Look through the data below. Collect every line where the word "Saetta" occurs.

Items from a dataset
━━━━
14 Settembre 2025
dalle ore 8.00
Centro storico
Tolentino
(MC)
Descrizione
━━━━
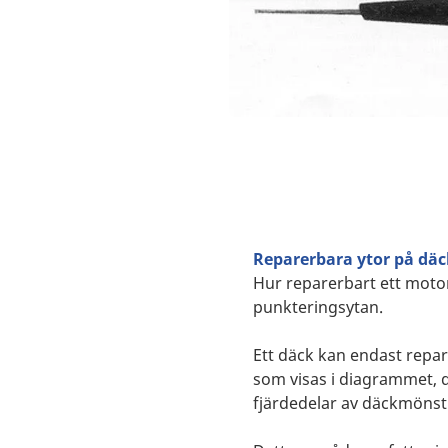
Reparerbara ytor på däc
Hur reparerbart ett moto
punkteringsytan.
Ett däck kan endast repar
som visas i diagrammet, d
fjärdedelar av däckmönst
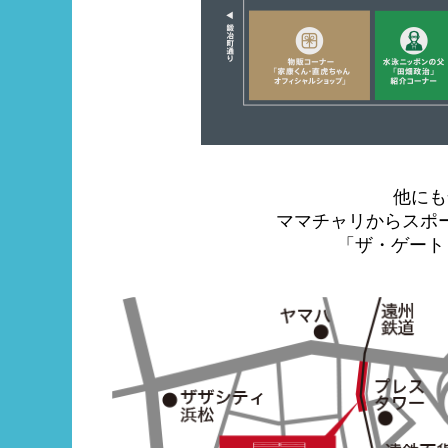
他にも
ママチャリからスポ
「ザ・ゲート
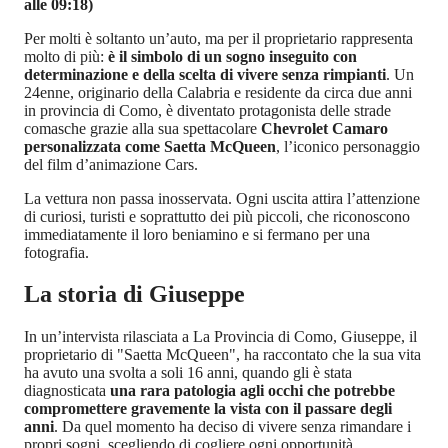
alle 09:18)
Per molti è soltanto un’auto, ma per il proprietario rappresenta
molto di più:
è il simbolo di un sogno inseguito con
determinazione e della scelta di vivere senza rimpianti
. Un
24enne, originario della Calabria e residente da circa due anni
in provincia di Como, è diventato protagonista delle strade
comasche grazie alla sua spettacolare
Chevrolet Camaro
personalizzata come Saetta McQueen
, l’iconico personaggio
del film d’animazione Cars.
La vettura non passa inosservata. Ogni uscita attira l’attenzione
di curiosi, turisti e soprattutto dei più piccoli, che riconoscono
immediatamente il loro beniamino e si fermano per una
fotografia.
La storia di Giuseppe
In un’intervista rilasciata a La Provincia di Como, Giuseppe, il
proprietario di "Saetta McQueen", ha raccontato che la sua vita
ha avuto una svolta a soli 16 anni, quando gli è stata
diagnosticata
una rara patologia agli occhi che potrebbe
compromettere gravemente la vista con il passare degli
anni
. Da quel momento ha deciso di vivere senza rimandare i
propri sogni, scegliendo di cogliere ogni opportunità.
━━━━
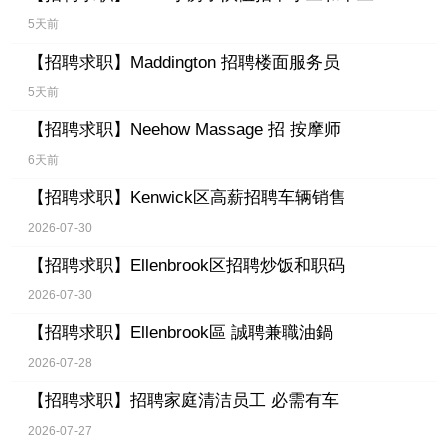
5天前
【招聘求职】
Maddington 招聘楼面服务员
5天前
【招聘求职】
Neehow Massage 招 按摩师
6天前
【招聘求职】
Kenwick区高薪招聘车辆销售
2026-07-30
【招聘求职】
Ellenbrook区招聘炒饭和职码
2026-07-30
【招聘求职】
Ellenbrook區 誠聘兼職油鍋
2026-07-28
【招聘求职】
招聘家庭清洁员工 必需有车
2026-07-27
━━━━
* _Worked solution_:
personalizzata come Saetta McQueen
proprietario di "Saetta McQueen", ha raccontato che la sua vita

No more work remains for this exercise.